Multi-antenna techniques used in Advanced Antenna Systems (AAS) can significantly increase the data rates and reliability of a wireless communication system. The performance is in particular improved if both the transmitter and the receiver are equipped with multiple antennas, which results in a Multiple-Input Multiple-Output (MIMO) communication channel. Such systems and/or related techniques are commonly referred to as MIMO systems.

Machine Learning (ML) will become an important part of current and future wireless communications networks and systems. In this disclosure the terms machine learning and ML may be used interchangeably. Recently, machine learning has been used in many different communication applications and shown great potential. As ML becomes increasingly utilized and integrated in the communications system, a structured architecture is needed for communicating ML information between different nodes operating in the communications system. Some examples of such nodes are wireless devices, radio network nodes, core network nodes, computer cloud nodes just to give some examples. Usage of the communications system and the realization of the communications system, including the radio communication interface, the network architecture, interfaces and protocols will change when Machine Intelligence (Ml) capabilities are ubiquitously available to all types of nodes in and end-users of a communication system. In this disclosure the terms machine intelligence and Ml may be used interchangeably.

In general, the term Artificial Intelligence (Al) comprises reasoning, knowledge representation, planning, learning, natural language processing, perception and the ability to move and manipulate objects. Hence Machine Learning (ML) is sometimes considered as a subfield of Al. In this disclosure, the term Machine Intelligence (Ml) is used to comprise both Al and ML. Further, in this disclosure the terms Al, Ml and ML may be used interchangeably.

SUMMARY

As part of developing embodiments herein, some drawbacks with the state of the art communications system will first be identified and discussed.

In some wireless communications system training of a machine learning model may be difficult to accomplish. For example, this may be the case in wireless communications system comprising network nodes that have limited machine learning capabilities and in wireless communications system wherein the training of the machine learning model may be prohibitively complex due to limited computation power and/or limited storage capabilities and/or limited power supply. Sometimes the reason for limiting the

computation and storage ability is the power supply, e.g. for battery powered devices.
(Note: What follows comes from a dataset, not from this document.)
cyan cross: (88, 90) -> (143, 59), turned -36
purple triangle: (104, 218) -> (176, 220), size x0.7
By the expression“network node with limited machine learning capabilities” when used in this disclosure is meant a network node that is not able to perform training of a machine learning model. This may be due to limited computation power and/or limited storage capabilities and/or limited power supply.
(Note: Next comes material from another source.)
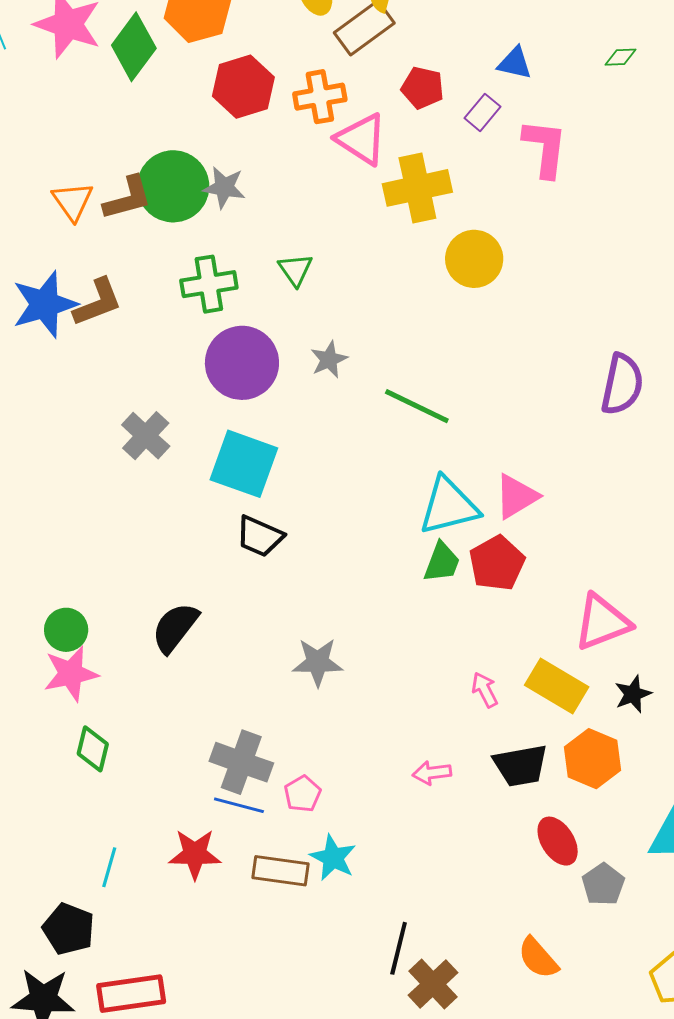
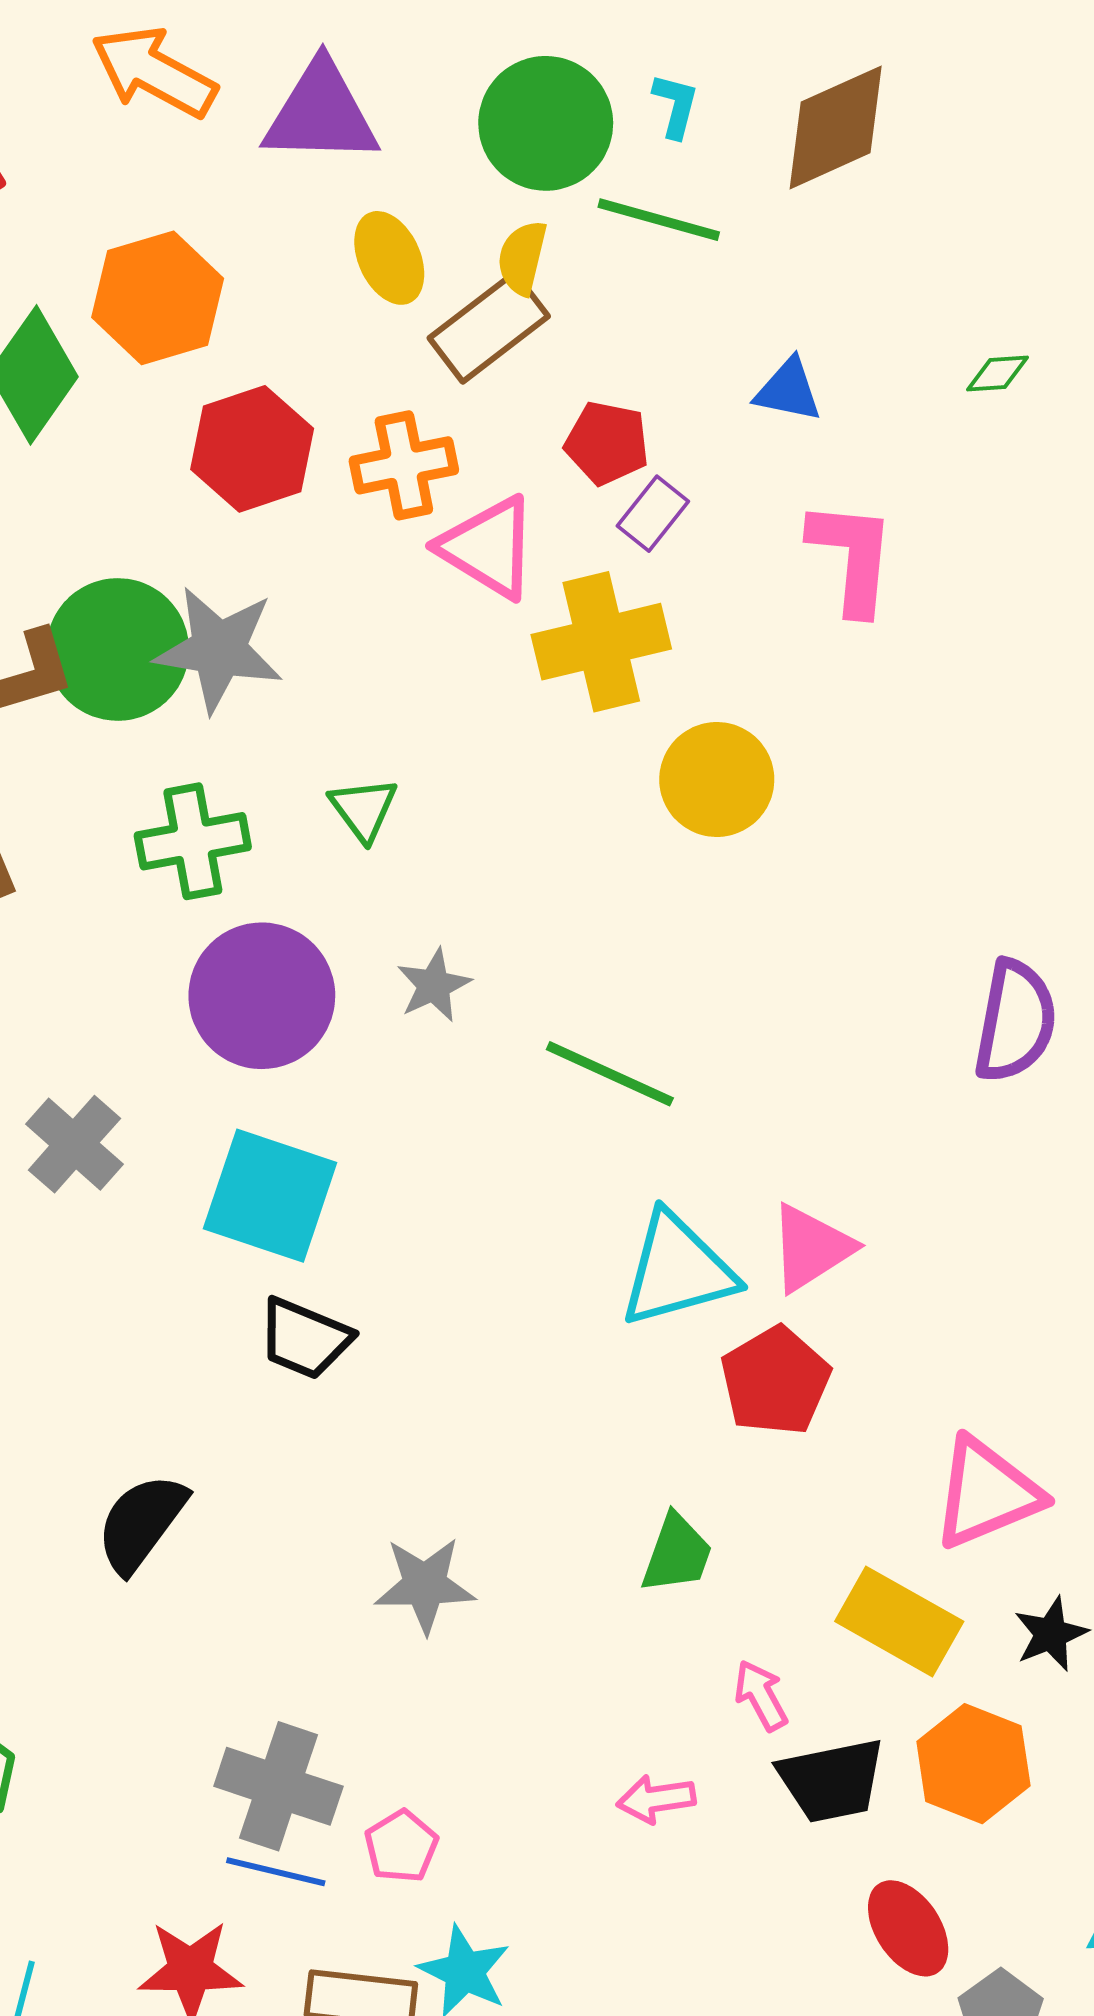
purple rectangle: (483, 112) -> (653, 514), moved
gray star: (224, 187) -> (219, 649), size x1.5
green trapezoid: (442, 562) -> (677, 1554), moved
pink arrow: (485, 690) -> (761, 1695), moved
In such wireless communications systems, an alternative is to train the machine learning model elsewhere, i.e. in a network node with more machine learning capabilities, e.g., a base station (BS). However, the network node, e.g. the network node with limited machine learning capabilities, then needs to transmit the training data to a network node capable of machine learning.

However, it is not possible to transmit all training data in its raw form to one or more other network nodes in a Machine Learning Architecture (MLA) since it may take too much communication resources and competes with the user traffic. In case of low-level training data, e.g., Channel State Information (CSI) or Modulation and Coding Subsystem (MCS) indices for the communications link itself, then the amount of data will be huge.
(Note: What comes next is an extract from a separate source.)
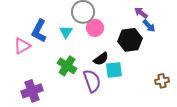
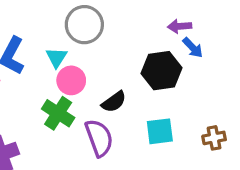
purple arrow: (141, 13) -> (180, 26), turned -40
pink circle: (95, 28) -> (71, 80), moved
cyan square: (114, 70) -> (160, 131), moved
The training data thus must be compressed somehow before transmission. Direct averaging per feature may remove structure of the data and is not desirable.

Embodiments disclosed herein describe a method to compress training data in a network node, e.g. a network node with limited ML capabilities, such as a wireless device, while maintaining relevant structure of the data.

Principal Component Analysis (PCA) may reduce the dimensionality of the training set. However, averaging per feature, either direct or after PCA, may remove useful structure in the data.

In order to avoid machine learning communication, e.g. a transmission of training data for remote training, to compete with user communication, the training data may be stored locally until the user communication load diminishes. Then, the training data is sent to a network node, such as an eNB, a cloud node or to any other network node capable of processing the training data. However, such a straightforward

implementation will require large storage capability. It will also require transmission of all training data. Thus, such an approach is impractical except for very small sets of training data. Therefore, some embodiments herein provide for storing of training data without the requirement of large memory sizes.

In this disclosure it is described how to use weighted representative examples of the training data, e.g., cluster centroids and cluster counters to keep track of the number of cluster members. Anomaly detection may be used to identify and store individual training examples, so called“outliers”, that are not sufficiently well represented by the cluster centroids, since these examples may be important. The weighted

representatives of the training data are sometimes in this disclosure referred to as compress data.

An outlier is an observation point that is distant from other observations. Outliers may occur by chance in any distribution, and indicate either measurement error or that the population has a heavy-tailed distribution. In the former case one may discard them or use statistics that are robust to outliers, while in the latter case they indicate that the distribution has high skewness and that one should be very cautious in using tools or intuitions that assume a normal distribution. In large samples, a small number of outliers is to be expected (and not due to any anomalous condition).

The compressed data, such as the cluster centroids and cluster counters, and individual“outliers”, may be stored locally until the user communication load diminishes to a level where the communication of machine learning data is feasible. When this occurs, the stored compressed data is transmitted to a node capable of machine learning training, a machine learning model is trained base on the transmitted data and possibly the machine learning model is updated.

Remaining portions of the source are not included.